3. 3. − D’altra parte, la norma censurata, come da questa Corte sottolineato (per i lavoratori in mobilità) nella citata sentenza n. 218 del 1995, presenta un’ulteriore disparità di trattamento, perché discrimina i lavoratori disoccupati invalidi, non aventi diritto alla mobilità, anche rispetto agli altri lavoratori disoccupati pienamente validi. I primi, infatti, secondo la normativa attualmente vigente, percepiscono la sola indennità di invalidità (che potrebbe, peraltro, essere solo parziale), mentre i secondi, a partire dal momento del licenziamento, godono del più vantaggioso trattamento, ordinario o speciale, di disoccupazione. Anche sotto tale profilo, pertanto, la norma censurata determina una lesione del principio di uguaglianza, dal momento che, come questa Corte ha avuto modo di chiarire nella più volte citata sentenza n. 218 del 1995, «il lavoratore parzialmente invalido, ove collocato in mobilità, viene a trovarsi in una situazione di più urgente bisogno del lavoratore valido, anch’egli collocato in mobilità, essendo prevedibile che egli, rispetto a quest’ultimo, abbia maggiori esigenze di mantenimento», e considerato che «chi subisce plurimi eventi pregiudizievoli si trova esposto ad una situazione di bisogno maggiore di chi ne subisce uno solo e quindi il primo non potrà, rispetto a quest’ultimo, avere un trattamento deteriore».

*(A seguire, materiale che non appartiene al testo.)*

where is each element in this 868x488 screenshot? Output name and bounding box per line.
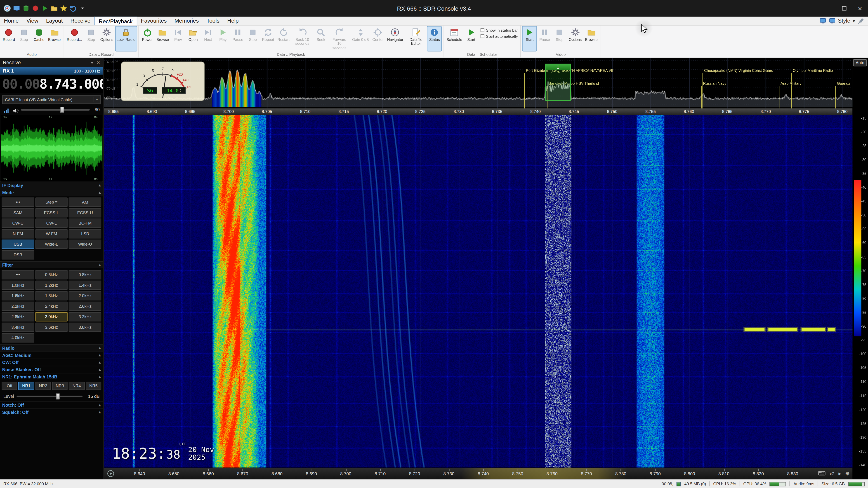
logo-icon[interactable]: [3, 4, 11, 12]
zoom-in-icon[interactable]: ⊕: [845, 470, 850, 477]
section-filter[interactable]: Filter ▴: [0, 261, 103, 268]
mode-collapse-icon[interactable]: ▴: [99, 190, 101, 195]
if-display-collapse-icon[interactable]: ▴: [99, 183, 101, 188]
menu-tab-memories[interactable]: Memories: [170, 17, 203, 25]
style-caret-icon[interactable]: ▾: [852, 18, 855, 24]
close-button[interactable]: ✕: [852, 0, 868, 17]
mode-usb-button[interactable]: USB: [2, 239, 34, 249]
panel-close-icon[interactable]: ✕: [96, 60, 100, 65]
menu-tab-rec-playback[interactable]: Rec/Playback: [94, 17, 137, 25]
nr-nr3-button[interactable]: NR3: [52, 382, 68, 390]
nr-level-slider[interactable]: [17, 396, 83, 397]
mode-am-button[interactable]: AM: [69, 197, 101, 207]
filter--button[interactable]: •••: [2, 270, 34, 280]
ribbon-navigator-button[interactable]: Navigator: [385, 26, 405, 52]
nr-level-thumb[interactable]: [56, 393, 60, 399]
radio-row-noise-blanker-off[interactable]: Noise Blanker: Off▴: [0, 366, 103, 373]
waterfall-scroll-button[interactable]: [107, 470, 115, 477]
dual-monitor-icon[interactable]: [829, 17, 836, 24]
ribbon-play-button[interactable]: Play: [215, 26, 230, 52]
undo-icon[interactable]: [69, 4, 77, 12]
nr-nr5-button[interactable]: NR5: [86, 382, 101, 390]
ribbon-record-button[interactable]: Record: [1, 26, 17, 52]
layout-monitor-icon[interactable]: [819, 17, 827, 24]
ribbon-next-button[interactable]: Next: [200, 26, 215, 52]
ribbon-stop-button[interactable]: Stop: [246, 26, 260, 52]
ribbon-open-button[interactable]: Open: [186, 26, 200, 52]
checkbox-show-in-status-bar[interactable]: Show in status bar: [480, 28, 518, 32]
ribbon-start-button[interactable]: Start: [464, 26, 479, 52]
menu-tab-favourites[interactable]: Favourites: [137, 17, 170, 25]
filter-1-6khz-button[interactable]: 1.6kHz: [2, 291, 34, 300]
ribbon-browse-button[interactable]: Browse: [46, 26, 62, 52]
spectrum-canvas[interactable]: [104, 58, 852, 108]
radio-row-nr1-ephraim-malah-15db[interactable]: NR1: Ephraim Malah 15dB▴: [0, 373, 103, 380]
nr-nr4-button[interactable]: NR4: [69, 382, 84, 390]
notch-row[interactable]: Notch: Off ▴: [0, 401, 103, 409]
waterfall-display[interactable]: UTC 18:23:38 20 Nov 2025: [104, 115, 852, 467]
ribbon-schedule-button[interactable]: Schedule: [445, 26, 464, 52]
star-icon[interactable]: [60, 4, 67, 12]
play-icon[interactable]: [41, 4, 49, 12]
collapse-icon[interactable]: ▴: [99, 367, 101, 372]
minimize-button[interactable]: ─: [820, 0, 836, 17]
caret-icon[interactable]: [79, 4, 86, 12]
filter-3-0khz-button[interactable]: 3.0kHz: [35, 312, 68, 322]
audio-device-select[interactable]: CABLE Input (VB-Audio Virtual Cable) ▾: [2, 95, 101, 104]
collapse-icon[interactable]: ▴: [99, 375, 101, 379]
mode-ecss-u-button[interactable]: ECSS-U: [69, 208, 101, 218]
mode-dsb-button[interactable]: DSB: [2, 250, 34, 260]
filter-3-6khz-button[interactable]: 3.6kHz: [35, 323, 68, 332]
pin-icon[interactable]: [857, 17, 865, 24]
ribbon-cache-button[interactable]: Cache: [31, 26, 46, 52]
radio-row-cw-off[interactable]: CW: Off▴: [0, 359, 103, 366]
squelch-row[interactable]: Squelch: Off ▴: [0, 408, 103, 416]
ribbon-pause-button[interactable]: Pause: [537, 26, 552, 52]
mode-cw-u-button[interactable]: CW-U: [2, 219, 34, 228]
panel-menu-icon[interactable]: ▾: [91, 60, 93, 65]
volume-slider-thumb[interactable]: [60, 106, 64, 112]
mode-n-fm-button[interactable]: N-FM: [2, 229, 34, 238]
ribbon-record-button[interactable]: Record...: [65, 26, 84, 52]
volume-slider[interactable]: [21, 109, 90, 110]
filter-2-0khz-button[interactable]: 2.0kHz: [69, 291, 101, 300]
filter-3-4khz-button[interactable]: 3.4kHz: [2, 323, 34, 332]
nr-nr2-button[interactable]: NR2: [35, 382, 51, 390]
nr-nr1-button[interactable]: NR1: [19, 382, 34, 390]
ribbon-seek-button[interactable]: Seek: [313, 26, 328, 52]
ribbon-forward-10-seconds-button[interactable]: Forward 10 seconds: [329, 26, 350, 52]
ribbon-status-button[interactable]: Status: [427, 26, 442, 52]
filter-4-0khz-button[interactable]: 4.0kHz: [2, 333, 34, 343]
menu-tab-layout[interactable]: Layout: [42, 17, 67, 25]
nr-off-button[interactable]: Off: [2, 382, 17, 390]
zoom-level-label[interactable]: x2: [830, 470, 835, 476]
filter-0-6khz-button[interactable]: 0.6kHz: [35, 270, 68, 280]
ribbon-back-10-seconds-button[interactable]: Back 10 seconds: [291, 26, 313, 52]
radio-collapse-icon[interactable]: ▴: [99, 346, 101, 350]
ribbon-stop-button[interactable]: Stop: [84, 26, 98, 52]
filter-2-2khz-button[interactable]: 2.2kHz: [2, 302, 34, 311]
ribbon-start-button[interactable]: Start: [522, 26, 537, 52]
ribbon-prev-button[interactable]: Prev: [170, 26, 186, 52]
ribbon-datafile-editor-button[interactable]: Datafile Editor: [405, 26, 427, 52]
ribbon-browse-button[interactable]: Browse: [583, 26, 599, 52]
spectrum-frequency-scale[interactable]: 8.6858.6908.6958.7008.7058.7108.7158.720…: [104, 108, 852, 115]
spectrum-display[interactable]: -40 dBm-50 dBm-60 dBm-70 dBm-80 dBm Port…: [104, 58, 852, 108]
filter-1-8khz-button[interactable]: 1.8kHz: [35, 291, 68, 300]
frequency-display[interactable]: 00.008.743.000: [0, 75, 103, 93]
menu-tab-home[interactable]: Home: [0, 17, 23, 25]
ribbon-restart-button[interactable]: Restart: [276, 26, 291, 52]
ribbon-pause-button[interactable]: Pause: [230, 26, 245, 52]
ribbon-repeat-button[interactable]: Repeat: [260, 26, 276, 52]
radio-row-agc-medium[interactable]: AGC: Medium▴: [0, 351, 103, 359]
tuning-selection-box[interactable]: 1: [545, 64, 571, 101]
squelch-collapse-icon[interactable]: ▴: [99, 410, 101, 415]
section-radio[interactable]: Radio ▴: [0, 344, 103, 351]
mode-bc-fm-button[interactable]: BC-FM: [69, 219, 101, 228]
menu-tab-help[interactable]: Help: [223, 17, 243, 25]
tuning-selection-tab[interactable]: 1: [546, 64, 570, 70]
band-frequency-bar[interactable]: 8.6408.6508.6608.6708.6808.6908.7008.710…: [104, 467, 852, 479]
collapse-icon[interactable]: ▴: [99, 360, 101, 365]
keyboard-entry-icon[interactable]: [817, 469, 826, 478]
ribbon-lock-radio-button[interactable]: Lock Radio: [115, 26, 137, 52]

4. − Va, pertanto, dichiarata l’illegittimità costituzionale, in parte qua, delle norme censurate. Per questi motivi la corte costituzionale dichiara l’illegittimità costituzionale dell’articolo 6, comma 7, del decreto-legge 20 maggio 1993, n. 148 (Interventi urgenti a sostegno dell’occupazione), convertito, con modificazioni, dalla legge 19 luglio 1993, n. 236, nonché dell’articolo 1 della stessa legge n. 236 del 1993, che ha fatti salvi gli effetti prodotti da analoghe disposizioni di decreti-legge non convertiti (decreto-legge 10 marzo 1993, n. 57, decreto-legge 5 gennaio 1993, n. 1, decreto-legge 5 dicembre 1992, n. 472, decreto-legge 1° febbraio 1993, n. 26, decreto-legge 8 ottobre 1992, n. 398, decreto-legge 11 dicembre 1992, n. 478 e decreto-legge 12 febbraio 1993, n. 31), nella parte in cui dette norme non prevedono, per i lavoratori che fruiscono di assegno o pensione di invalidità, nel caso si trovino ad avere diritto ai trattamenti di disoccupazione, il diritto di optare tra tali trattamenti e quelli di invalidità, limitatamente al periodo di disoccupazione indennizzato.

Così deciso in Roma, nella sede della Corte costituzionale, Palazzo della Consulta, il 19 luglio 2011.